~~Ciemnoróżowy Żółwik napisał(a): Ktoś napisał: ~~Złocistożółta Kolendra napisał(a): Czytam komentarze na różnych forach internetowych i widzę coraz większą panikę u wyszczepionych, objawiającą się agresją . Z jednej strony widzą że szczepionki nie działają nawet na Deltę ,do tego teraz Omikron na nich spada który głównie ich kosi , we krwi mają zakrzepicę powodującą zawały i wylewy ,do tego białko kolca i grafen w organizmach . Hulajnogi im się popsuły , paszporty miały być do ciepłych krajów a są na cmentarz. Jeszcze jak włączą swój telewizor to szamany Horbany i Simony wzywają ich aby czasami o tym wszystkim nie zapomnieli i wzięli dawkę przypominającą .Tylko współczuć
W sumie to panika jest u tych co się nie zaszczepili.

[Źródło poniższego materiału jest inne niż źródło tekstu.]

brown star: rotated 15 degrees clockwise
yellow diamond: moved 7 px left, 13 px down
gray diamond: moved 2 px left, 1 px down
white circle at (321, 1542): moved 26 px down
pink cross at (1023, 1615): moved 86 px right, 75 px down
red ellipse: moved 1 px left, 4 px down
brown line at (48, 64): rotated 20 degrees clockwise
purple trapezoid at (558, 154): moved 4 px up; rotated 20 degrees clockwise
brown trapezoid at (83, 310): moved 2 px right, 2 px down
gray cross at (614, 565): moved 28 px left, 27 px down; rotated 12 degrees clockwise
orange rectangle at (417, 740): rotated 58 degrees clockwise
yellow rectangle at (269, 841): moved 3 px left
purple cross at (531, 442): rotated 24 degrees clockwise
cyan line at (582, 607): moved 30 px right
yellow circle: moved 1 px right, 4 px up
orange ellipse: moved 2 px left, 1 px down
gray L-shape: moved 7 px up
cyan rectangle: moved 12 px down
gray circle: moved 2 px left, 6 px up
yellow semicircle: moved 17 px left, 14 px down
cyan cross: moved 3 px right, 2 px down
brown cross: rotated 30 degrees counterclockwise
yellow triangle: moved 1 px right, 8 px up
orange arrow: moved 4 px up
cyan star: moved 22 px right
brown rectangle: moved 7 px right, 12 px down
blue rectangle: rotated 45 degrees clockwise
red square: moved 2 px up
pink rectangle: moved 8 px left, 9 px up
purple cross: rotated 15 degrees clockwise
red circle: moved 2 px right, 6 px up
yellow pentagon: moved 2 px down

Majty pełne. Szpitale pełne. Ten co przeżył kaja się przed kamerą że po wyjściu ze szpitala od razu się szczepi.
Po co się szczepić zaraz po przechorowaniu? Przecież ma się naturalne przeciwciała i szczepienie jest bez sensu!
A przy okazji - ja słyszę, że zaszczepieni są zwolennikami obowiązkowych szczepień i obawiają się niezaszczepionych. Coś im się nie pomyliło? Po co się szczepili, jak tacy wystraszeni teraz?